I'd like every entry transcribed word for word, with no pictures.

Document understanding data
────────────────────────────────────────
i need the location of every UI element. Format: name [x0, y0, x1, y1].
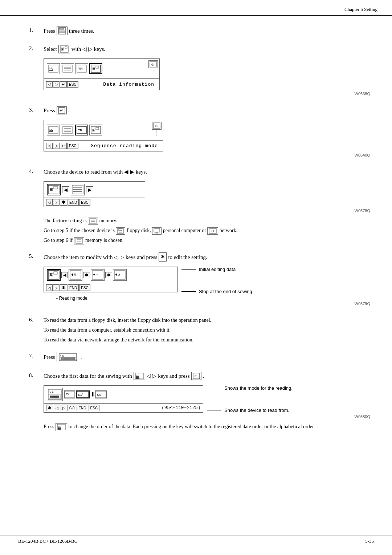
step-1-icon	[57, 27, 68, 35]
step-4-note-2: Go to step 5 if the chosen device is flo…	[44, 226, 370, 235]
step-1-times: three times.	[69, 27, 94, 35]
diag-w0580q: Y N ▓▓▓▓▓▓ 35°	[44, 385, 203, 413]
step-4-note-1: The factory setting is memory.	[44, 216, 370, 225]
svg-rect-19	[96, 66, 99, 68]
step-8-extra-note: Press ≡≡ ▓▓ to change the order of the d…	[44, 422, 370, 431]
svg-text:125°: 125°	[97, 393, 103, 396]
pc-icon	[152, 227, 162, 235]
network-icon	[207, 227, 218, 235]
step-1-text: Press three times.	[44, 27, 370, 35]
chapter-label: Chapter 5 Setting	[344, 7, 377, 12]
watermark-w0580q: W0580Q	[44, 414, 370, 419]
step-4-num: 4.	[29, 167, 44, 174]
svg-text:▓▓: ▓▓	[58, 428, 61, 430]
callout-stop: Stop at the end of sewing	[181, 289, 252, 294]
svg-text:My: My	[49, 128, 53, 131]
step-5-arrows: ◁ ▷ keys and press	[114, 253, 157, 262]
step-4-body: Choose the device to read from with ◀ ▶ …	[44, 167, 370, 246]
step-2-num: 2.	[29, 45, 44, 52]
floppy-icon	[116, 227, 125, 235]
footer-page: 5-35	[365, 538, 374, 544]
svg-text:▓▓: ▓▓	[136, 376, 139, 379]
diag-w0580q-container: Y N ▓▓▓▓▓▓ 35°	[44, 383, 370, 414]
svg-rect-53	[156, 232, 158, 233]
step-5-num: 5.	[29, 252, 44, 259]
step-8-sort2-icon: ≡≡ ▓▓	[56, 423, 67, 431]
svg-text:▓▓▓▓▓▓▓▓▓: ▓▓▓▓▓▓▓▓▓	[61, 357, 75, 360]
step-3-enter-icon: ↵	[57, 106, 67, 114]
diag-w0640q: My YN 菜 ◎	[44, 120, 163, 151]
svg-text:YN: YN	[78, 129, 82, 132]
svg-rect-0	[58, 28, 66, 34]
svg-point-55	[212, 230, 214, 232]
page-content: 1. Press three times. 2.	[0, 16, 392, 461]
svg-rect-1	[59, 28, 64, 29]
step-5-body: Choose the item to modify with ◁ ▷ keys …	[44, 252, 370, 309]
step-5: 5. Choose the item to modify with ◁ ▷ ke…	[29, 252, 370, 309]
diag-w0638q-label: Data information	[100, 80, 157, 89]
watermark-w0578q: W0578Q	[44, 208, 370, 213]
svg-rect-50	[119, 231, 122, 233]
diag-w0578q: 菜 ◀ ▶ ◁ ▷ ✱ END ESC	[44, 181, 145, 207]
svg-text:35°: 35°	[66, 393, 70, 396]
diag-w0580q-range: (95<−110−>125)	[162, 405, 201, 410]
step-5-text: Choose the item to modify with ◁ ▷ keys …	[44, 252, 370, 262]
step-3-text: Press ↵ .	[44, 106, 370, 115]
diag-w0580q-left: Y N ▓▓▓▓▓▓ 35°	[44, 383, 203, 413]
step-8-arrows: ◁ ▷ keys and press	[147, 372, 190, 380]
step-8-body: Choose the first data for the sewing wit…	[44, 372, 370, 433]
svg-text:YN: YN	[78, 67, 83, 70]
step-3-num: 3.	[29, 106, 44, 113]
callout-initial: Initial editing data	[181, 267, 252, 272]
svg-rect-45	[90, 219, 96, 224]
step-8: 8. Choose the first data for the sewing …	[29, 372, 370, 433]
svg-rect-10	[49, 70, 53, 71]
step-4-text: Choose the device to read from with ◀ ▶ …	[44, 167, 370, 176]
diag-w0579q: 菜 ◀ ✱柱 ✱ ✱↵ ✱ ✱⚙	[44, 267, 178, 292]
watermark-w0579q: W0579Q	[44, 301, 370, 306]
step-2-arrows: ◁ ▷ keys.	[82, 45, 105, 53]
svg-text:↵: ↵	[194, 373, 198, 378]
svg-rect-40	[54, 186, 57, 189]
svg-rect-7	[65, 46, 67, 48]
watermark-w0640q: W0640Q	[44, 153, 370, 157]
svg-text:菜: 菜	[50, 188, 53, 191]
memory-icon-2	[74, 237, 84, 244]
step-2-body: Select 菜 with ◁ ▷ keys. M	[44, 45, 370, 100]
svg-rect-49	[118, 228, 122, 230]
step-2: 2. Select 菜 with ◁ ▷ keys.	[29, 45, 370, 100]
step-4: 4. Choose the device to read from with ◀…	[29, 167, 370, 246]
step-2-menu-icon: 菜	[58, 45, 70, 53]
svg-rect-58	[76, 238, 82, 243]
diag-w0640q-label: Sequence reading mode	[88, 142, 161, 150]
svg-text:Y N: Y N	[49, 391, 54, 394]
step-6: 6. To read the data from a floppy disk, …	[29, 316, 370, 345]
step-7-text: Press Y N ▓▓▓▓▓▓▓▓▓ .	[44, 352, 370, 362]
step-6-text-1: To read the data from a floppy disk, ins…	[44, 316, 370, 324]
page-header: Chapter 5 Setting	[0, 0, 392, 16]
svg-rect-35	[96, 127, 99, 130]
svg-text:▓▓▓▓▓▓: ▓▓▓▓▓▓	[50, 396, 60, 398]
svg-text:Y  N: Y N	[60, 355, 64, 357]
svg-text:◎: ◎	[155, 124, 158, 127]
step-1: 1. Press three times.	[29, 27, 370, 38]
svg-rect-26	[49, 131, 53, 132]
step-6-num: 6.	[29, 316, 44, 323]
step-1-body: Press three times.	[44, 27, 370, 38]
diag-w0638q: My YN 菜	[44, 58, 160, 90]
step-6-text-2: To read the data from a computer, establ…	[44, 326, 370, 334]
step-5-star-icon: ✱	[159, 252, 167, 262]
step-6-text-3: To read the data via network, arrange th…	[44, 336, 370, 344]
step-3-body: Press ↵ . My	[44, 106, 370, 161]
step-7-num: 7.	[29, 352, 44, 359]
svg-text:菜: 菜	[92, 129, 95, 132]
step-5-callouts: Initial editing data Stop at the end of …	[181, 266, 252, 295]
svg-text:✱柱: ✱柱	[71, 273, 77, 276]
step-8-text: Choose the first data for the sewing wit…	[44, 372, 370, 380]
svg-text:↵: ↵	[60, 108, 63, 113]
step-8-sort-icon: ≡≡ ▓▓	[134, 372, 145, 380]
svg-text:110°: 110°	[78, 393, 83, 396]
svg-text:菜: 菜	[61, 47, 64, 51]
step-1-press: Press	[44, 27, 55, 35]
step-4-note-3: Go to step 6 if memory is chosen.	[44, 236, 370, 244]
────────────────────────────────────────
● ANSWER SECTION
i need the location of every UI element. Format: name [x0, y0, x1, y1].
step-1-icon	[57, 27, 68, 35]
step-4-note-2: Go to step 5 if the chosen device is flo…	[44, 226, 370, 235]
step-1-times: three times.	[69, 27, 94, 35]
diag-w0580q: Y N ▓▓▓▓▓▓ 35°	[44, 385, 203, 413]
step-4-note-1: The factory setting is memory.	[44, 216, 370, 225]
svg-rect-19	[96, 66, 99, 68]
step-8-extra-note: Press ≡≡ ▓▓ to change the order of the d…	[44, 422, 370, 431]
svg-text:125°: 125°	[97, 393, 103, 396]
pc-icon	[152, 227, 162, 235]
network-icon	[207, 227, 218, 235]
step-1-text: Press three times.	[44, 27, 370, 35]
chapter-label: Chapter 5 Setting	[344, 7, 377, 12]
watermark-w0580q: W0580Q	[44, 414, 370, 419]
step-4-num: 4.	[29, 167, 44, 174]
svg-text:▓▓: ▓▓	[58, 428, 61, 430]
callout-stop: Stop at the end of sewing	[181, 289, 252, 294]
svg-text:My: My	[49, 128, 53, 131]
step-5-arrows: ◁ ▷ keys and press	[114, 253, 157, 262]
step-4-body: Choose the device to read from with ◀ ▶ …	[44, 167, 370, 246]
step-2-num: 2.	[29, 45, 44, 52]
floppy-icon	[116, 227, 125, 235]
footer-page: 5-35	[365, 538, 374, 544]
svg-text:▓▓: ▓▓	[136, 376, 139, 379]
diag-w0580q-container: Y N ▓▓▓▓▓▓ 35°	[44, 383, 370, 414]
svg-rect-53	[156, 232, 158, 233]
step-5-num: 5.	[29, 252, 44, 259]
step-8-sort2-icon: ≡≡ ▓▓	[56, 423, 67, 431]
svg-text:▓▓▓▓▓▓▓▓▓: ▓▓▓▓▓▓▓▓▓	[61, 357, 75, 360]
step-3-enter-icon: ↵	[57, 106, 67, 114]
diag-w0640q: My YN 菜 ◎	[44, 120, 163, 151]
svg-text:YN: YN	[78, 129, 82, 132]
svg-rect-0	[58, 28, 66, 34]
svg-point-55	[212, 230, 214, 232]
page-content: 1. Press three times. 2.	[0, 16, 392, 461]
svg-rect-1	[59, 28, 64, 29]
step-5-body: Choose the item to modify with ◁ ▷ keys …	[44, 252, 370, 309]
step-5: 5. Choose the item to modify with ◁ ▷ ke…	[29, 252, 370, 309]
diag-w0638q-label: Data information	[100, 80, 157, 89]
watermark-w0578q: W0578Q	[44, 208, 370, 213]
svg-rect-50	[119, 231, 122, 233]
diag-w0578q: 菜 ◀ ▶ ◁ ▷ ✱ END ESC	[44, 181, 145, 207]
svg-text:35°: 35°	[66, 393, 70, 396]
diag-w0580q-range: (95<−110−>125)	[162, 405, 201, 410]
step-5-text: Choose the item to modify with ◁ ▷ keys …	[44, 252, 370, 262]
step-3-text: Press ↵ .	[44, 106, 370, 115]
diag-w0580q-left: Y N ▓▓▓▓▓▓ 35°	[44, 383, 203, 413]
step-8-arrows: ◁ ▷ keys and press	[147, 372, 190, 380]
step-8-body: Choose the first data for the sewing wit…	[44, 372, 370, 433]
svg-text:YN: YN	[78, 67, 83, 70]
step-3-num: 3.	[29, 106, 44, 113]
callout-initial: Initial editing data	[181, 267, 252, 272]
svg-rect-45	[90, 219, 96, 224]
step-8: 8. Choose the first data for the sewing …	[29, 372, 370, 433]
svg-rect-10	[49, 70, 53, 71]
step-4-text: Choose the device to read from with ◀ ▶ …	[44, 167, 370, 176]
diag-w0579q: 菜 ◀ ✱柱 ✱ ✱↵ ✱ ✱⚙	[44, 267, 178, 292]
watermark-w0579q: W0579Q	[44, 301, 370, 306]
step-2-arrows: ◁ ▷ keys.	[82, 45, 105, 53]
svg-text:↵: ↵	[194, 373, 198, 378]
svg-rect-40	[54, 186, 57, 189]
svg-rect-7	[65, 46, 67, 48]
watermark-w0640q: W0640Q	[44, 153, 370, 157]
svg-text:菜: 菜	[50, 188, 53, 191]
memory-icon-2	[74, 237, 84, 244]
step-2-body: Select 菜 with ◁ ▷ keys. M	[44, 45, 370, 100]
svg-rect-49	[118, 228, 122, 230]
step-2: 2. Select 菜 with ◁ ▷ keys.	[29, 45, 370, 100]
step-4: 4. Choose the device to read from with ◀…	[29, 167, 370, 246]
step-2-menu-icon: 菜	[58, 45, 70, 53]
svg-rect-58	[76, 238, 82, 243]
diag-w0640q-label: Sequence reading mode	[88, 142, 161, 150]
svg-text:Y N: Y N	[49, 391, 54, 394]
step-6: 6. To read the data from a floppy disk, …	[29, 316, 370, 345]
step-7-text: Press Y N ▓▓▓▓▓▓▓▓▓ .	[44, 352, 370, 362]
step-6-text-1: To read the data from a floppy disk, ins…	[44, 316, 370, 324]
page-header: Chapter 5 Setting	[0, 0, 392, 16]
svg-rect-35	[96, 127, 99, 130]
svg-text:▓▓▓▓▓▓: ▓▓▓▓▓▓	[50, 396, 60, 398]
svg-text:Y  N: Y N	[60, 355, 64, 357]
svg-text:◎: ◎	[155, 124, 158, 127]
step-1: 1. Press three times.	[29, 27, 370, 38]
svg-rect-26	[49, 131, 53, 132]
step-6-num: 6.	[29, 316, 44, 323]
step-1-body: Press three times.	[44, 27, 370, 38]
diag-w0638q: My YN 菜	[44, 58, 160, 90]
step-6-text-2: To read the data from a computer, establ…	[44, 326, 370, 334]
step-5-star-icon: ✱	[159, 252, 167, 262]
step-6-text-3: To read the data via network, arrange th…	[44, 336, 370, 344]
step-3-body: Press ↵ . My	[44, 106, 370, 161]
step-7-num: 7.	[29, 352, 44, 359]
svg-text:菜: 菜	[92, 129, 95, 132]
step-5-callouts: Initial editing data Stop at the end of …	[181, 266, 252, 295]
svg-text:✱柱: ✱柱	[71, 273, 77, 276]
step-8-text: Choose the first data for the sewing wit…	[44, 372, 370, 380]
svg-text:↵: ↵	[60, 108, 63, 113]
step-8-sort-icon: ≡≡ ▓▓	[134, 372, 145, 380]
svg-text:110°: 110°	[78, 393, 83, 396]
svg-text:菜: 菜	[61, 47, 64, 51]
step-1-press: Press	[44, 27, 55, 35]
step-4-note-3: Go to step 6 if memory is chosen.	[44, 236, 370, 244]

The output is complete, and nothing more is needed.